Fractional Ownership: Buying a fractional share in a private jet is a simple way to get consistent one-way travel. The aircraft in a fractional jet program are outfitted the same and are difficult to tell apart for the average passenger (except the tail number is different). The fractional jet companies have done this to create the feeling that fractional share owners have a consistent experience. Fractional jet ownership is an expensive way to travel. The fractional share is typically in a newer private jet and there is an acquisition fee, a management fee and an occupied hourly rate. The benefits of fractional jet ownership are that it is based on a one-way model so if the manager picks up a private jet flyer in New York and the fractional owner goes to Florida for six weeks, there are no extra fees for staying 2 nights or six weeks. In fact, their cancellation policies are typically very friendly, so an owner can extend or shorten a trip with ease. Fractional Ownership is still relatively expensive; however, it is financially competitive when the owner stays in a location for more than 4 days. The ancillary benefits of having a consistent experience on each trip and the flexibility of one-way travel make fractional worth a premium and can be a great solution for private jet flyers with the right profile.
Whole Ownership: Buying a private jet is a large commitment and should be done with the help of a competent and transparent broker to guide you through the process.
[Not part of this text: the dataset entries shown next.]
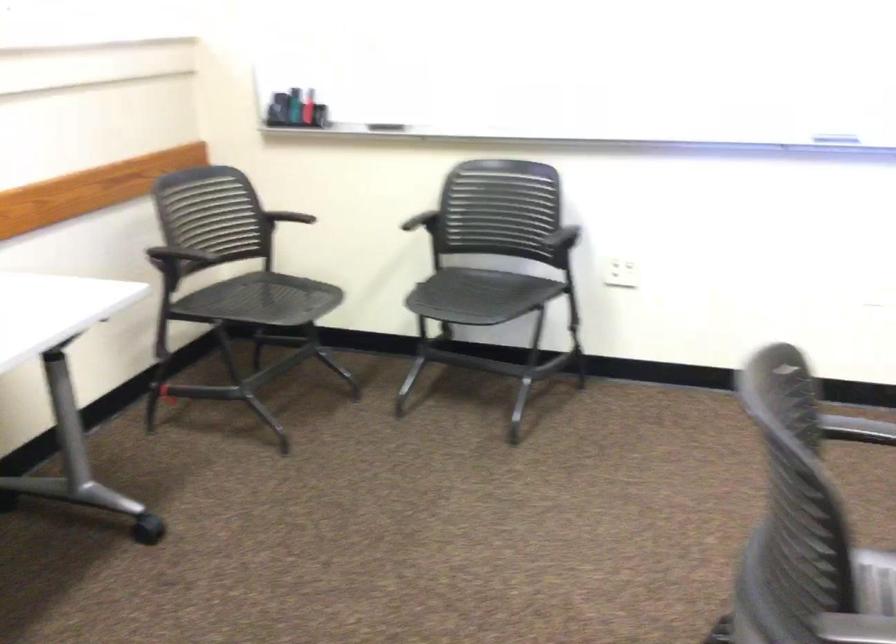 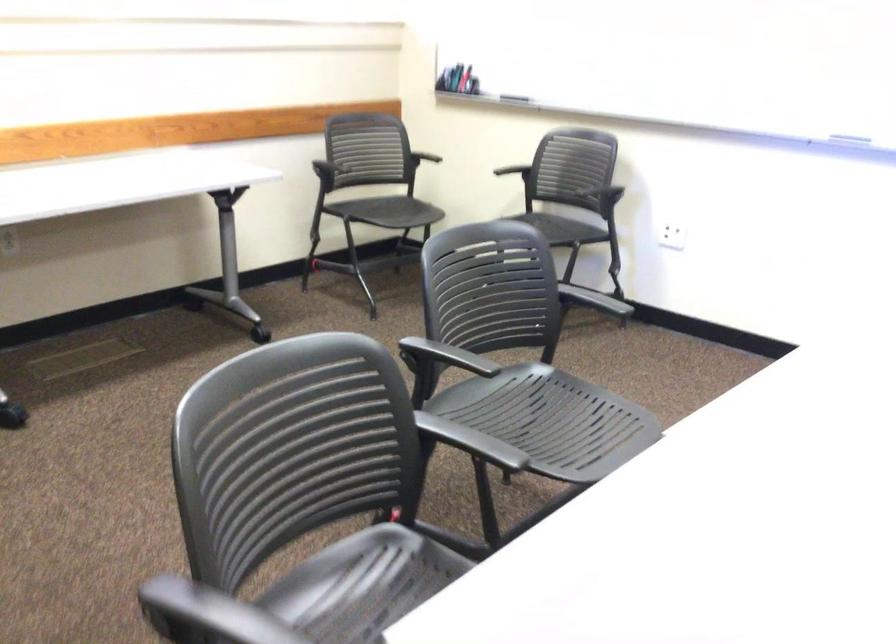 Where in the second image is the point corresponding to (391,138) from the first image?

(514, 98) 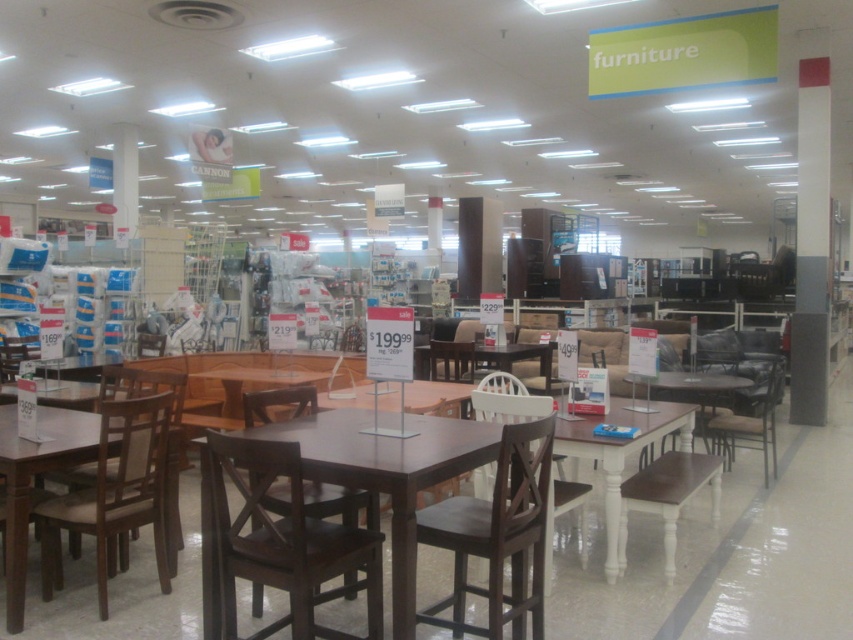 Question: Is dark wood table at center further to the viewer compared to matte brown chair at left?

Choices:
 (A) no
 (B) yes

Answer: (A)

Question: Which of the following is the farthest from the observer?

Choices:
 (A) (163, 582)
 (B) (772, 388)
 (C) (521, 480)

Answer: (B)

Question: Does dark wood table at center appear on the left side of white wood table at center?

Choices:
 (A) yes
 (B) no

Answer: (A)

Question: Estimate the real-world distances between objects in this image. Which object is closer to the dark brown wood chair at center?

Choices:
 (A) matte brown chair at left
 (B) dark wood chair at center
 (C) metallic dark brown chair at right

Answer: (B)

Question: Which of the following is the farthest from the observer?

Choices:
 (A) (726, 384)
 (B) (323, 465)

Answer: (A)

Question: Is dark wood table at center bigger than white wood table at center?

Choices:
 (A) no
 (B) yes

Answer: (B) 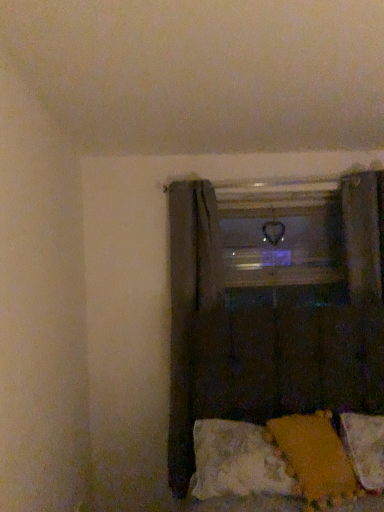 Question: Does dark fabric curtain at center, which ranks as the first curtain in back-to-front order, have a lesser width compared to transparent glass window frame at center?

Choices:
 (A) no
 (B) yes

Answer: (A)

Question: From the image's perspective, is dark fabric curtain at center, which ranks as the first curtain in back-to-front order, on top of transparent glass window frame at center?

Choices:
 (A) no
 (B) yes

Answer: (A)

Question: Is dark fabric curtain at center, which is the second curtain in front-to-back order, taller than transparent glass window frame at center?

Choices:
 (A) yes
 (B) no

Answer: (A)

Question: Would you say dark fabric curtain at center, which ranks as the first curtain in back-to-front order, is outside transparent glass window frame at center?

Choices:
 (A) no
 (B) yes

Answer: (B)

Question: Does dark fabric curtain at center, which ranks as the first curtain in back-to-front order, come behind transparent glass window frame at center?

Choices:
 (A) yes
 (B) no

Answer: (B)

Question: Relative to velvety orange pillow at lower right, acting as the 2th pillow starting from the right, is transparent glass window frame at center in front or behind?

Choices:
 (A) front
 (B) behind

Answer: (B)

Question: Considering the positions of transparent glass window frame at center and velvety orange pillow at lower right, positioned as the first pillow in left-to-right order, in the image, is transparent glass window frame at center taller or shorter than velvety orange pillow at lower right, positioned as the first pillow in left-to-right order,?

Choices:
 (A) tall
 (B) short

Answer: (A)

Question: From the image's perspective, relative to velvety orange pillow at lower right, positioned as the first pillow in left-to-right order, is transparent glass window frame at center above or below?

Choices:
 (A) below
 (B) above

Answer: (B)

Question: Would you say transparent glass window frame at center is to the left or to the right of velvety orange pillow at lower right, acting as the 2th pillow starting from the right, in the picture?

Choices:
 (A) right
 (B) left

Answer: (A)

Question: Is transparent glass window frame at center taller or shorter than dark fabric curtain at lower right, which is counted as the first curtain, starting from the front?

Choices:
 (A) tall
 (B) short

Answer: (B)

Question: Which is correct: transparent glass window frame at center is inside dark fabric curtain at lower right, the 2th curtain when ordered from back to front, or outside of it?

Choices:
 (A) outside
 (B) inside

Answer: (A)

Question: In the image, is transparent glass window frame at center on the left side or the right side of dark fabric curtain at lower right, the 2th curtain when ordered from back to front?

Choices:
 (A) right
 (B) left

Answer: (A)

Question: Is transparent glass window frame at center wider or thinner than dark fabric curtain at lower right, which is counted as the first curtain, starting from the front?

Choices:
 (A) wide
 (B) thin

Answer: (B)

Question: From a real-world perspective, relative to transparent glass window frame at center, is dark fabric curtain at lower right, which is counted as the first curtain, starting from the front, vertically above or below?

Choices:
 (A) above
 (B) below

Answer: (B)

Question: In the image, is dark fabric curtain at lower right, the 2th curtain when ordered from back to front, positioned in front of or behind transparent glass window frame at center?

Choices:
 (A) front
 (B) behind

Answer: (A) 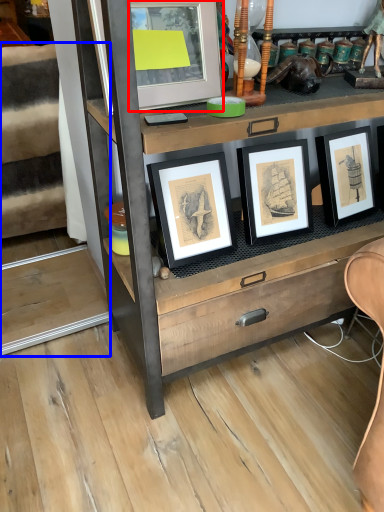 Question: Which point is further to the camera, picture frame (highlighted by a red box) or stairwell (highlighted by a blue box)?

Choices:
 (A) picture frame
 (B) stairwell

Answer: (B) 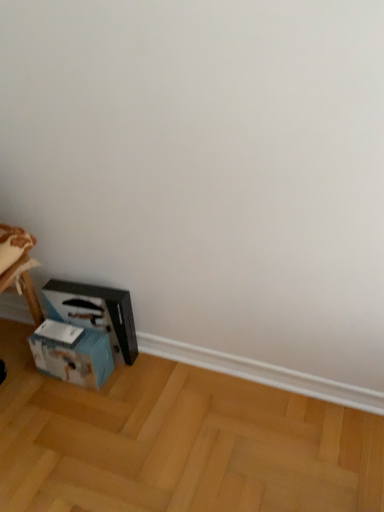 Question: Is black plastic workbench at lower left to the right of light brown wooden floor at lower left from the viewer's perspective?

Choices:
 (A) yes
 (B) no

Answer: (B)

Question: Is black plastic workbench at lower left positioned with its back to light brown wooden floor at lower left?

Choices:
 (A) no
 (B) yes

Answer: (A)

Question: From a real-world perspective, is black plastic workbench at lower left on top of light brown wooden floor at lower left?

Choices:
 (A) yes
 (B) no

Answer: (A)

Question: From a real-world perspective, is black plastic workbench at lower left under light brown wooden floor at lower left?

Choices:
 (A) no
 (B) yes

Answer: (A)

Question: Does black plastic workbench at lower left have a larger size compared to light brown wooden floor at lower left?

Choices:
 (A) no
 (B) yes

Answer: (A)

Question: Considering the relative sizes of black plastic workbench at lower left and light brown wooden floor at lower left in the image provided, is black plastic workbench at lower left wider than light brown wooden floor at lower left?

Choices:
 (A) yes
 (B) no

Answer: (B)

Question: Considering the relative sizes of light brown wooden floor at lower left and blue cardboard box at lower left in the image provided, is light brown wooden floor at lower left shorter than blue cardboard box at lower left?

Choices:
 (A) yes
 (B) no

Answer: (A)

Question: Could you tell me if light brown wooden floor at lower left is turned towards blue cardboard box at lower left?

Choices:
 (A) no
 (B) yes

Answer: (A)

Question: Considering the relative sizes of light brown wooden floor at lower left and blue cardboard box at lower left in the image provided, is light brown wooden floor at lower left wider than blue cardboard box at lower left?

Choices:
 (A) no
 (B) yes

Answer: (B)

Question: Are light brown wooden floor at lower left and blue cardboard box at lower left making contact?

Choices:
 (A) no
 (B) yes

Answer: (A)

Question: Is light brown wooden floor at lower left thinner than blue cardboard box at lower left?

Choices:
 (A) no
 (B) yes

Answer: (A)

Question: Is light brown wooden floor at lower left positioned beyond the bounds of blue cardboard box at lower left?

Choices:
 (A) yes
 (B) no

Answer: (A)

Question: Is blue cardboard box at lower left surrounded by black plastic workbench at lower left?

Choices:
 (A) yes
 (B) no

Answer: (B) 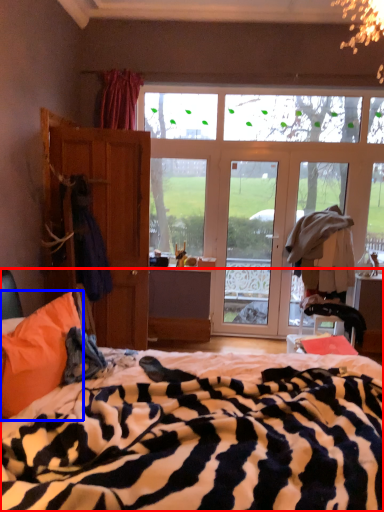 Question: Which object is closer to the camera taking this photo, bed (highlighted by a red box) or pillow (highlighted by a blue box)?

Choices:
 (A) bed
 (B) pillow

Answer: (A) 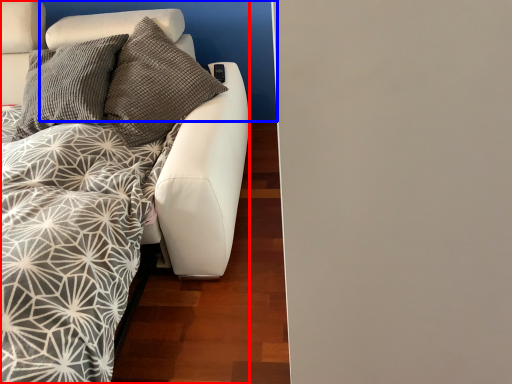 Question: Which object is closer to the camera taking this photo, furniture (highlighted by a red box) or backdrop (highlighted by a blue box)?

Choices:
 (A) furniture
 (B) backdrop

Answer: (A)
The option requires planning, commitment and the management of another complex asset. Yes, there are many high-quality management companies that will assume most of the responsibilities, but this option does require more input than the other two basic private jet options. Based on the number of flight hours flown each year, private jet ownership can be financially similar with charter and much less expensive per hour than fractional jet ownership. Typically, when a prospective owner is flying more that 150 hours per year, whole ownership should be considered. The benefits of owning a private jet include the increased flexibility of owning your own aircraft. Also, the owner can change their schedule and the private jet is there for them. Additionally, once the fixed costs are paid or “sunk”, the incremental hours on a private jet are comparatively inexpensive when compared with the other options, so those end of year or extra trips are relatively inexpensive.
There are many variations on these basic private jet options like the card programs or whole jet partnerships. The card programs can be good options but are typically more expensive per hour though they may have “one-way” pricing which can work in the right situations. In the end, there is no rule that applies to every private jet flyer. Typically, if the flyer is under 50 hours, use charter or card; under 150 hours, use charter or fractional; and over 150 hours, use charter or whole ownership. Each travel pattern should be reviewed because the billing mechanism along with the scheduling habits of the private jet flyer must be analyzed.